Your objective: Go to the line in the entries below that holds "детализации Человеческих Идей, что и поможет" and repeat exactly from there through the line that holds "Чтоб дойти к Духа высшему Этажу за гранью", inclusive.

Records for processing:
++++++
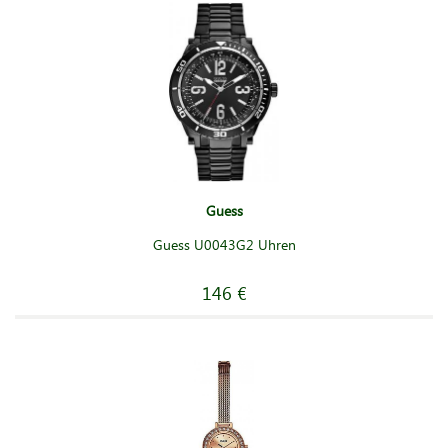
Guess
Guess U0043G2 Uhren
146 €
++++++
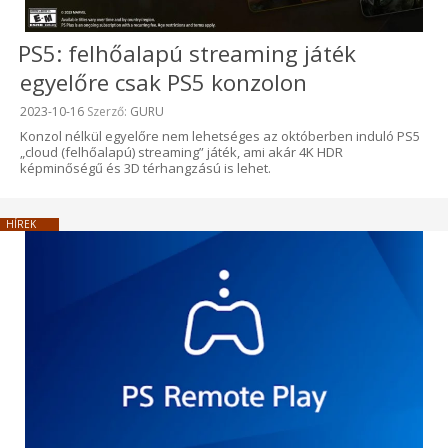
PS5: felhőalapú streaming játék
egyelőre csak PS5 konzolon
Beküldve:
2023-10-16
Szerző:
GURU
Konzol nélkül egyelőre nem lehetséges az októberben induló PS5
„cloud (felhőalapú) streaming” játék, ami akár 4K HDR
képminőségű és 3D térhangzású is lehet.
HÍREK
++++++
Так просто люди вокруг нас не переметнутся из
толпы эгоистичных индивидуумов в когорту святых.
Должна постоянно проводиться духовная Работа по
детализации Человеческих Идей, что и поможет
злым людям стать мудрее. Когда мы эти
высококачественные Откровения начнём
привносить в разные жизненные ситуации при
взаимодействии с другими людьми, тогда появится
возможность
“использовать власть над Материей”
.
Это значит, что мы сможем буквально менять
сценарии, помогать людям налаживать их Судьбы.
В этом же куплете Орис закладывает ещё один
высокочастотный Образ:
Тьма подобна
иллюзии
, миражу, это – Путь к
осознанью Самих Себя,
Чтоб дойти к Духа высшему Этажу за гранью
++++++
Task result:
детализации Человеческих Идей, что и поможет
злым людям стать мудрее. Когда мы эти
высококачественные Откровения начнём
привносить в разные жизненные ситуации при
взаимодействии с другими людьми, тогда появится
возможность
“использовать власть над Материей”
.
Это значит, что мы сможем буквально менять
сценарии, помогать людям налаживать их Судьбы.
В этом же куплете Орис закладывает ещё один
высокочастотный Образ:
Тьма подобна
иллюзии
, миражу, это – Путь к
осознанью Самих Себя,
Чтоб дойти к Духа высшему Этажу за гранью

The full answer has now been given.